Since its adoption into clinical practice in 2009, the Video Head Impulse Test (vHIT) has significantly reshaped how clinicians evaluate the vestibulo-ocular reflex (VOR) in patients with dizziness and balance disorders. Unlike the traditional bedside head impulse test (HIT), which depends on visual observation and provides only qualitative information, vHIT delivers an objective, quantitative assessment of VOR function across all six semicircular canals.

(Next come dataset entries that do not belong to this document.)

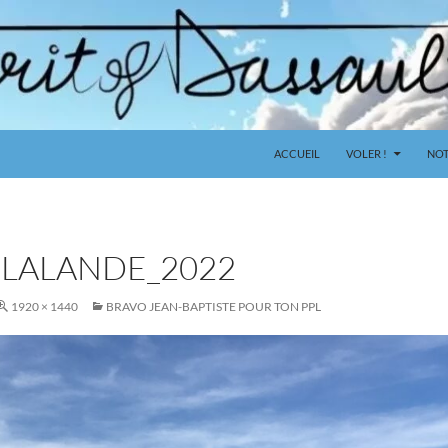
ACCUEIL
VOLER !
NOT
ELALANDE_2022
1920 × 1440
BRAVO JEAN-BAPTISTE POUR TON PPL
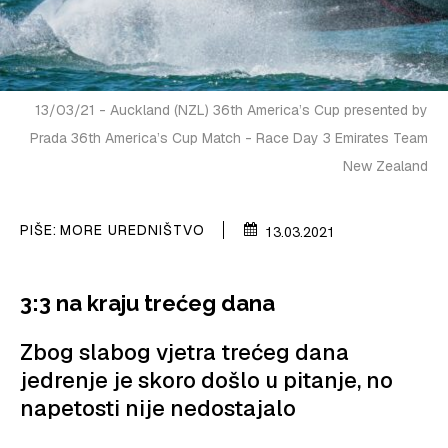
VELIKE PRIČE
PRETPLATA
13/03/21 - Auckland (NZL) 36th America’s Cup presented by
SHOP
Prada 36th America’s Cup Match - Race Day 3 Emirates Team
New Zealand
PIŠE:
MORE UREDNIŠTVO
13.03.2021
3:3 na kraju trećeg dana
Zbog slabog vjetra trećeg dana
jedrenje je skoro došlo u pitanje, no
napetosti nije nedostajalo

In my work as a neurologist specializing in vestibular disorders, vHIT has proven invaluable, not only for establishing diagnoses but also for tracking patient progress and guiding rehabilitation strategies. In this article, I will share practical insights into the clinical applications of vHIT, approaches for interpreting results in different pathological conditions, and examples of how this tool supports real-world decision-making.

OVERVIEW OF vHIT

The traditional Head Impulse Test (HIT) can identify overt saccades but fails to capture covert saccades, which occur during head movement and remain invisible to the naked eye. The Video Head Impulse Test (vHIT) overcomes this limitation by using high-speed infrared video to measure both overt and covert saccades, while also calculating VOR gain. This provides a precise and objective assessment of semicircular canal function.

From a physiological perspective, type I hair cells are most responsive to high-frequency head movements, exactly the range assessed by vHIT, whereas type II hair cells respond primarily to low-frequency stimuli, such as those tested with calorics. This explains why vHIT and caloric testing may sometimes yield different results: each evaluates a distinct frequency domain of vestibular function.

CLINICAL APPLICATIONS OF vHIT

1. Peripheral Vestibular Disorders

In cases of acute unilateral vestibulopathy (AUVP), vHIT typically reveals reduced gain and corrective saccades on the affected side. During the acute phase, both type I and type II hair cell functions are impaired, resulting in abnormal findings on both vHIT and caloric testing. Over time, however, high-frequency function (type I) often recovers more quickly, so vHIT results may normalize while caloric deficits persist.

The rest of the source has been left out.